On the cover: A bunch of different robots who are expert at different tasks
It’s been 8 years since the landmark paper “Attention is all you need” was published. The paper introduced the attention mechanism, which has revolutionized the field of natural language processing. The self-attention mechanism and consequently the transformer models are the main reason we have large launguage models (LLMs) today.
But these have gone through significant improvements over the years. These include the introduction of multi-head attentions (MHA), rotary positional encodings (RoPE), mixture of experts (MoE), and KV caching. In my previous post I spoke about RoPE. In this post I’ll talk about Mixture of Experts (MoE).
Intuition
Imagine one musician being asked to play every instrument in an orchestra: violin, drums, flute, trumpet, piano, even the tuba. They’d spend more time switching instruments than making music and the result would sound… questionable.
Real orchestras don’t work like that.
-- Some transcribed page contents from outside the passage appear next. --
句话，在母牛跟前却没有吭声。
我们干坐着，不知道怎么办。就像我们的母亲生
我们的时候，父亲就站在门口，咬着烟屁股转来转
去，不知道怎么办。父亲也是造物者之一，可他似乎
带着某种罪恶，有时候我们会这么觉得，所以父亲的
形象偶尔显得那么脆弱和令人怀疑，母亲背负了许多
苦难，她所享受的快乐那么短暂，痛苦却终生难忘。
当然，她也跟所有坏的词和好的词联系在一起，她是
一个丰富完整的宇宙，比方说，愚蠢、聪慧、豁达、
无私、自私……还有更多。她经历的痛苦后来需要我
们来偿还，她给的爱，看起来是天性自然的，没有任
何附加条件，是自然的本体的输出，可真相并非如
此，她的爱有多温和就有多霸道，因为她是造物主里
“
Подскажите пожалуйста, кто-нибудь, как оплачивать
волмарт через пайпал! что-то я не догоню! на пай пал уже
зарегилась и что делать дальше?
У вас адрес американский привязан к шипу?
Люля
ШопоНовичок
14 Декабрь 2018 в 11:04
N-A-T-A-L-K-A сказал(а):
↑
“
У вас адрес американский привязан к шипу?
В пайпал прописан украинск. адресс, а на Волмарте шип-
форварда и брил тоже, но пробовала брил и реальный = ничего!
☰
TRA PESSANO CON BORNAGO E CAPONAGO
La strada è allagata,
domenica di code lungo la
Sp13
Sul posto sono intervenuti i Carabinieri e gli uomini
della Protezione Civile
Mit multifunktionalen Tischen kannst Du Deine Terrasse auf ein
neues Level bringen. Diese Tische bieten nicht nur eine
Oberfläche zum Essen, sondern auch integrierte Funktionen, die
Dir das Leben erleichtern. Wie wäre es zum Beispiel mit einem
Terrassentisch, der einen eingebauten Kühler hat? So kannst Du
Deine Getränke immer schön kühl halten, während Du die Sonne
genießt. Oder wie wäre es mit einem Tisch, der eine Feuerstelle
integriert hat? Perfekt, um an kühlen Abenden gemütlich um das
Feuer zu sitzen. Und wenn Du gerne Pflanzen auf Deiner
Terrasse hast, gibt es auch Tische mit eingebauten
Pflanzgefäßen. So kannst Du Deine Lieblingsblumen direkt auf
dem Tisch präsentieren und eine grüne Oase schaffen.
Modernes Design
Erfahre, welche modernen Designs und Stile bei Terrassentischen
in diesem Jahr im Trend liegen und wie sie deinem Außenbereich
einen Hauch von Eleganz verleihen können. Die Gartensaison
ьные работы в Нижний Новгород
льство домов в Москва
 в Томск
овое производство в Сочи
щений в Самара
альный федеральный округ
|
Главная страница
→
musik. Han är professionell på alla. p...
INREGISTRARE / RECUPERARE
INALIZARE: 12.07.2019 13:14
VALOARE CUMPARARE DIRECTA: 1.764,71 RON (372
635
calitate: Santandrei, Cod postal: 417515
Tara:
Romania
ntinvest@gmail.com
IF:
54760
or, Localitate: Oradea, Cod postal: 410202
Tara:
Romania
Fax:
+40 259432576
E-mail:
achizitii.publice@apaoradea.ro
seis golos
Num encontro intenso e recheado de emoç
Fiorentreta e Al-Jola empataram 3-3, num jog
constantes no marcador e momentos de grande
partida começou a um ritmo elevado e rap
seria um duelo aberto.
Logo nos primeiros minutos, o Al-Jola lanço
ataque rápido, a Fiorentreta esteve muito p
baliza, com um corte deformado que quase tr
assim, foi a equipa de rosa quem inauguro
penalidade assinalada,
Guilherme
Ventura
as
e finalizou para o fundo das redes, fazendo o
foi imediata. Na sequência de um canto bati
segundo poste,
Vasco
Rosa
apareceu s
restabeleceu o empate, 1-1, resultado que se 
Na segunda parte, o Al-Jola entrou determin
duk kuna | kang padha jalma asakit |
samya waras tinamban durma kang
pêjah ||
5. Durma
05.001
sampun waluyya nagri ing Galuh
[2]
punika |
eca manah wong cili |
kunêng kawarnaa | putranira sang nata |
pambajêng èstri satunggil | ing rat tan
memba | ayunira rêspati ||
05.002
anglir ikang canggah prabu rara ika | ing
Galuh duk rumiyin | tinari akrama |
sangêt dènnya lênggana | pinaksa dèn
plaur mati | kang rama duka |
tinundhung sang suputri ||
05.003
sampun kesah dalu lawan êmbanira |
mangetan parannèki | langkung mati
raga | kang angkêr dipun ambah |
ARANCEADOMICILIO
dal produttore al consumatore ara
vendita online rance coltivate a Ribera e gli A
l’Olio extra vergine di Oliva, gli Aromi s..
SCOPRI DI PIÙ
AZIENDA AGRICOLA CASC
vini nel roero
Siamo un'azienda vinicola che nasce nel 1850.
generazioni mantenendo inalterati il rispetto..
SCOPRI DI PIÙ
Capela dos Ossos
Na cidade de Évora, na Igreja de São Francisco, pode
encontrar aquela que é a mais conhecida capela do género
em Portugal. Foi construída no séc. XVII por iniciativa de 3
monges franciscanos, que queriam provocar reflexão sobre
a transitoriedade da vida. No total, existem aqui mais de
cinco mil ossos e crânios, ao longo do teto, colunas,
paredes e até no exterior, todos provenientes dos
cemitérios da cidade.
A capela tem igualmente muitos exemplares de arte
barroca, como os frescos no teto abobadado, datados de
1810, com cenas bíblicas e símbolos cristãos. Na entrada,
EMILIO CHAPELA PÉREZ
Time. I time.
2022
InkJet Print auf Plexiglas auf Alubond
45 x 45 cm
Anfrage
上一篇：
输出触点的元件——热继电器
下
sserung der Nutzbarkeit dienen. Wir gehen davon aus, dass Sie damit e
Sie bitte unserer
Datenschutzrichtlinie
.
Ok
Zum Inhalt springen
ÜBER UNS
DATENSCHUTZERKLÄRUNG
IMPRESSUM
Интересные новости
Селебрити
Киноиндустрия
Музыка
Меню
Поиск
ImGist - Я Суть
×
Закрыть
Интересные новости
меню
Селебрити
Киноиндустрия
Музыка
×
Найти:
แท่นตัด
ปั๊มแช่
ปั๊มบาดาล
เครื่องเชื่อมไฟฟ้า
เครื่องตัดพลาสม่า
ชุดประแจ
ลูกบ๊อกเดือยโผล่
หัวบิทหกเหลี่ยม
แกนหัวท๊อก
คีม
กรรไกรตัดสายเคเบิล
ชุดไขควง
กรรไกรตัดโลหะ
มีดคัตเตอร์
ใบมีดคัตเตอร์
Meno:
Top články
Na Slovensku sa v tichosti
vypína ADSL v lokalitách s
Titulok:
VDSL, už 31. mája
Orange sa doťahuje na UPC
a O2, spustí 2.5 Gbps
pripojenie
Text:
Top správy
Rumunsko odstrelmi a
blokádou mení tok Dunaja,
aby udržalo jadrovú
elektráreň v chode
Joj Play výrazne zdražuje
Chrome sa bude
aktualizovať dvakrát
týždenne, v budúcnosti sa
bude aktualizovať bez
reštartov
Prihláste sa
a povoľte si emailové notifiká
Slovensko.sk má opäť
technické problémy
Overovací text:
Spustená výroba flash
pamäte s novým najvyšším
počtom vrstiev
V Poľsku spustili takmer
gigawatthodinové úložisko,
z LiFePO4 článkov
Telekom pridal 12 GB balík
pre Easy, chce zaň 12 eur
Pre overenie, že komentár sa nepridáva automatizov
They rely on specialized players for everything, say violinists for texture, percussionists for rhythm, brass section for power, woodwinds for color, etc. Each group is exceptional at its own style of sound. And at the center stands the conductor, who decides which section should play when, how loudly, and in what combination. They don’t need every musician for every moment, only the ones best suited for that specific passage.
This is exactly how Mixture of Experts (MoE) works. Instead of forcing a single giant neural network to handle everything math reasoning, casual conversation, coding, emotional tone, long-context reasoning, MoE creates multiple specialized sub-networks called experts. For every incoming token, a gating function acts like the conductor: it evaluates the “melody” of the input and decides which experts should play their part.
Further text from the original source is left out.